Most of the trails are accessed via a brutal jeep-road-climb or hike-a-bike up onto the pre-bench, but once on top, the trails are great, all twisty, windy* and fun. Lower down, close to the edge of the pre-bench, they’re mostly smooth and stone-less and open, but as you get higher and “Norther”, Juniper and Piñon appear, creating a non-Mancos-y woodland, and the trail starts to feature occasional boulders, intermittent rock gardens, and coarser, larger-grained, and distinctly un-Mancos-like soils. What’s going on?
*As in they wind around a lot, as opposed to there being lots of wind.
What is going on is that the Blue Gate pre-bench is overlain with a very different soil formation, called pediment mantle. A pediment in geology is a broad, gradually sloping area at the base of mountains or cliffs, covered with a relatively thin layer of fluvial gravel which is the product of erosional (not depositional) processes. Where does stuff come from?

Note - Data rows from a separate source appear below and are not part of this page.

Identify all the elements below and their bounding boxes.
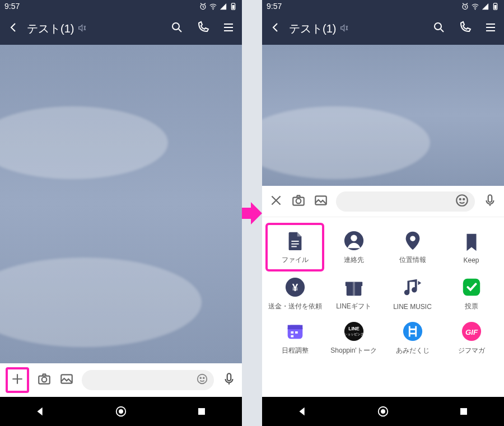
app-bar: テスト(1): [0, 12, 242, 45]
phone-right: 9:57 テスト(1): [262, 0, 504, 426]
battery-icon: [229, 2, 237, 11]
phone-left: 9:57 テスト(1): [0, 0, 242, 426]
attach-shopping[interactable]: LINEショッピング Shoppin'トーク: [324, 316, 383, 360]
wifi-icon: [209, 2, 217, 11]
gallery-button[interactable]: [314, 193, 328, 210]
attach-gift-label: LINEギフト: [336, 302, 371, 311]
emoji-icon[interactable]: [196, 373, 208, 387]
shopping-icon: LINEショッピング: [343, 320, 365, 343]
attachment-panel: ファイル 連絡先 位置情報 Keep ¥ 送金・送付を依頼: [262, 186, 504, 397]
input-bar: [0, 363, 242, 397]
svg-point-4: [172, 23, 179, 30]
chat-background: [0, 45, 242, 363]
svg-rect-37: [353, 282, 355, 296]
chat-background: [262, 45, 504, 186]
attach-amida-label: あみだくじ: [396, 346, 430, 355]
attach-shopping-label: Shoppin'トーク: [330, 346, 376, 355]
emoji-icon[interactable]: [455, 193, 469, 210]
panel-input-bar: [262, 186, 504, 217]
message-input[interactable]: [336, 191, 475, 212]
attach-poll-label: 投票: [465, 302, 478, 311]
attach-transfer-label: 送金・送付を依頼: [268, 302, 322, 311]
chat-title: テスト(1): [27, 21, 74, 36]
svg-point-19: [435, 23, 441, 30]
menu-button[interactable]: [484, 21, 497, 36]
music-icon: [402, 277, 424, 299]
battery-icon: [491, 2, 500, 11]
svg-rect-42: [295, 331, 298, 334]
calendar-icon: [284, 320, 306, 343]
nav-home[interactable]: [99, 405, 143, 418]
message-input[interactable]: [82, 370, 214, 390]
svg-point-24: [460, 198, 461, 199]
svg-point-13: [119, 409, 123, 413]
search-button[interactable]: [170, 21, 184, 36]
attach-gif[interactable]: GIF ジフマガ: [442, 316, 501, 360]
attach-file[interactable]: ファイル: [265, 223, 324, 271]
svg-text:ショッピング: ショッピング: [344, 333, 365, 336]
svg-point-10: [203, 377, 204, 378]
svg-point-16: [475, 8, 476, 10]
svg-point-25: [463, 198, 464, 199]
svg-rect-29: [291, 246, 297, 247]
attach-contact-label: 連絡先: [344, 255, 364, 265]
back-button[interactable]: [269, 21, 282, 36]
call-button[interactable]: [196, 21, 209, 36]
nav-home[interactable]: [361, 405, 405, 418]
nav-back[interactable]: [18, 405, 63, 418]
search-button[interactable]: [432, 21, 446, 36]
bookmark-icon: [460, 231, 483, 253]
nav-back[interactable]: [280, 405, 325, 418]
svg-rect-14: [199, 409, 205, 415]
attach-poll[interactable]: 投票: [442, 271, 501, 316]
svg-point-23: [456, 195, 468, 206]
attach-location-label: 位置情報: [399, 255, 426, 265]
arrow-icon: [241, 201, 263, 226]
mute-icon: [77, 22, 86, 35]
mic-button[interactable]: [222, 372, 236, 388]
gift-icon: [343, 276, 365, 298]
attach-music[interactable]: LINE MUSIC: [383, 271, 442, 316]
camera-button[interactable]: [291, 193, 306, 210]
svg-point-47: [403, 322, 422, 341]
svg-rect-18: [494, 5, 497, 9]
attach-schedule-label: 日程調整: [282, 346, 309, 355]
attach-gift[interactable]: LINEギフト: [324, 271, 383, 316]
status-icons: [461, 2, 500, 11]
wifi-icon: [471, 2, 479, 11]
svg-rect-40: [287, 325, 302, 330]
attach-amida[interactable]: あみだくじ: [383, 316, 442, 360]
back-button[interactable]: [7, 21, 20, 36]
alarm-icon: [461, 2, 469, 11]
svg-rect-52: [461, 409, 467, 415]
svg-text:LINE: LINE: [348, 326, 360, 331]
status-icons: [199, 2, 237, 11]
android-navbar: [0, 397, 242, 426]
svg-rect-11: [227, 373, 231, 381]
close-button[interactable]: [269, 193, 283, 210]
attach-schedule[interactable]: 日程調整: [265, 316, 324, 360]
mic-button[interactable]: [483, 193, 497, 210]
gallery-button[interactable]: [59, 372, 74, 388]
signal-icon: [219, 2, 227, 11]
transition-gap: [242, 0, 262, 426]
poll-icon: [460, 276, 483, 298]
status-bar: 9:57: [0, 0, 242, 12]
call-button[interactable]: [458, 21, 472, 36]
menu-button[interactable]: [222, 21, 235, 36]
svg-point-21: [296, 198, 301, 203]
attach-location[interactable]: 位置情報: [383, 223, 442, 271]
camera-button[interactable]: [37, 372, 52, 388]
alarm-icon: [199, 2, 207, 11]
nav-recent[interactable]: [179, 405, 224, 418]
attach-contact[interactable]: 連絡先: [324, 223, 383, 271]
attach-transfer[interactable]: ¥ 送金・送付を依頼: [265, 271, 324, 316]
nav-recent[interactable]: [441, 405, 486, 418]
signal-icon: [481, 2, 489, 11]
svg-text:GIF: GIF: [465, 328, 478, 336]
attach-keep[interactable]: Keep: [442, 223, 501, 271]
android-navbar: [262, 397, 504, 426]
svg-rect-28: [291, 244, 298, 245]
plus-button[interactable]: [6, 367, 29, 393]
app-bar: テスト(1): [262, 12, 504, 45]
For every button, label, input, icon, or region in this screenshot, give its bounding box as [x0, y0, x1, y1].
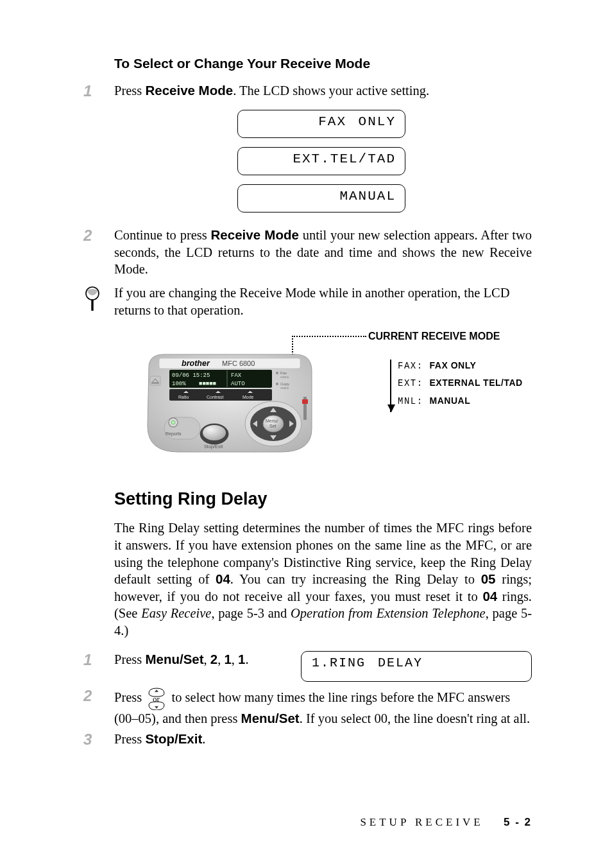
- step-number: 1: [83, 651, 114, 682]
- step-body: Press Menu/Set, 2, 1, 1.: [114, 651, 273, 682]
- footer-section: SETUP RECEIVE: [360, 816, 483, 828]
- svg-rect-37: [302, 399, 308, 404]
- lcd-ring-delay: 1.RING DELAY: [301, 651, 532, 682]
- text: Continue to press: [114, 228, 211, 242]
- down-arrow-icon: [387, 404, 395, 412]
- page: To Select or Change Your Receive Mode 1 …: [0, 0, 612, 868]
- svg-point-22: [171, 421, 175, 424]
- step-body: Press Receive Mode. The LCD shows your a…: [114, 82, 532, 100]
- svg-text:Stop/Exit: Stop/Exit: [204, 444, 223, 449]
- step-body: Press Stop/Exit.: [114, 731, 532, 748]
- ring-delay-paragraph: The Ring Delay setting determines the nu…: [114, 519, 532, 639]
- step-2: 2 Continue to press Receive Mode until y…: [83, 227, 532, 278]
- model-text: MFC 6800: [222, 360, 255, 367]
- mode-legend: FAX: FAX ONLY EXT: EXTERNAL TEL/TAD MNL:…: [390, 360, 523, 412]
- note-text: If you are changing the Receive Mode whi…: [114, 284, 532, 318]
- step-number: 2: [83, 227, 114, 243]
- heading-ring-delay: Setting Ring Delay: [114, 488, 532, 510]
- step-body: Press or to select how many times the li…: [114, 687, 532, 727]
- step-number: 2: [83, 687, 114, 704]
- receive-mode-diagram: CURRENT RECEIVE MODE bro: [122, 334, 532, 462]
- svg-text:Menu/: Menu/: [266, 419, 278, 423]
- svg-marker-40: [155, 706, 158, 709]
- dotted-leader: [292, 336, 366, 337]
- legend-ext: EXT: EXTERNAL TEL/TAD: [398, 377, 523, 389]
- ring-step-3: 3 Press Stop/Exit.: [83, 731, 532, 748]
- subheading-select-receive-mode: To Select or Change Your Receive Mode: [114, 55, 532, 72]
- svg-marker-38: [155, 690, 158, 692]
- legend-mnl: MNL: MANUAL: [398, 395, 523, 407]
- lcd-manual: MANUAL: [237, 184, 405, 213]
- device-lcd-line2-right: AUTO: [231, 381, 245, 387]
- device-lcd-line2-left: 100%: [172, 381, 186, 387]
- device-lcd-line1-right: FAX: [231, 372, 242, 379]
- legend-fax: FAX: FAX ONLY: [398, 360, 523, 372]
- device-illustration: brother MFC 6800 09/06 15:25 FAX 100% ■■…: [146, 352, 313, 455]
- svg-text:status: status: [280, 386, 289, 390]
- text: Press: [114, 83, 145, 98]
- step-number: 3: [83, 731, 114, 747]
- text: . The LCD shows your active setting.: [233, 83, 429, 98]
- lcd-ext-tel-tad: EXT.TEL/TAD: [237, 147, 405, 175]
- svg-text:Ratio: Ratio: [178, 395, 189, 399]
- receive-mode-button-ref: Receive Mode: [211, 227, 299, 242]
- ring-step-2: 2 Press or to select how many times the …: [83, 687, 532, 727]
- svg-point-5: [276, 372, 278, 374]
- note: If you are changing the Receive Mode whi…: [83, 284, 532, 318]
- svg-text:Reports: Reports: [166, 431, 182, 437]
- ring-step-1-row: 1 Press Menu/Set, 2, 1, 1. 1.RING DELAY: [83, 651, 532, 682]
- step-body: Continue to press Receive Mode until you…: [114, 227, 532, 278]
- receive-mode-button-ref: Receive Mode: [145, 83, 233, 98]
- step-1: 1 Press Receive Mode. The LCD shows your…: [83, 82, 532, 100]
- svg-point-8: [276, 383, 278, 385]
- lcd-examples: FAX ONLY EXT.TEL/TAD MANUAL: [237, 110, 405, 213]
- footer-page-number: 5 - 2: [504, 816, 532, 828]
- nav-up-down-icon: or: [146, 687, 167, 710]
- svg-text:status: status: [280, 375, 289, 379]
- device-lcd-line1-left: 09/06 15:25: [172, 372, 210, 379]
- page-footer: SETUP RECEIVE 5 - 2: [360, 815, 532, 829]
- diagram-title: CURRENT RECEIVE MODE: [368, 330, 500, 343]
- lcd-fax-only: FAX ONLY: [237, 110, 405, 138]
- svg-rect-1: [91, 299, 93, 311]
- svg-point-25: [203, 425, 226, 440]
- device-lcd-line2-mid: ■■■■■: [199, 381, 216, 387]
- svg-text:Contrast: Contrast: [207, 395, 224, 399]
- svg-text:Mode: Mode: [242, 395, 254, 399]
- svg-rect-19: [151, 382, 159, 384]
- lightbulb-icon: [83, 284, 114, 317]
- svg-text:Set: Set: [269, 424, 276, 428]
- brand-text: brother: [182, 359, 210, 368]
- svg-text:or: or: [153, 694, 160, 704]
- step-number: 1: [83, 82, 114, 99]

From the Book Cliffs, which as we saw in our last geo-post, are gradually eroding their way North across the land.
The pediment mantle here is of uncertain age, thought to be laid down mainly sometime over the last 10 million years, probably more recently near streambeds, and consists of a “poorly-bedded”* mix of silt, sand, pebbles, stones and boulders.
*Although this sounds like a term from the Urban Dictionary, it is in fact geo-speak for “all jumbled up”.
The pediment mantle atop the Blue Gate member forming the “pre-bench” North of Price is only between 10 and 150 feet thick, but it’s enough to dramatically change the character of the surface. The land is covered with Piñon, Juniper, and well-established Sagebrush, and the trails corner well, hold up under moisture and feature intermittent interesting little rock gardens.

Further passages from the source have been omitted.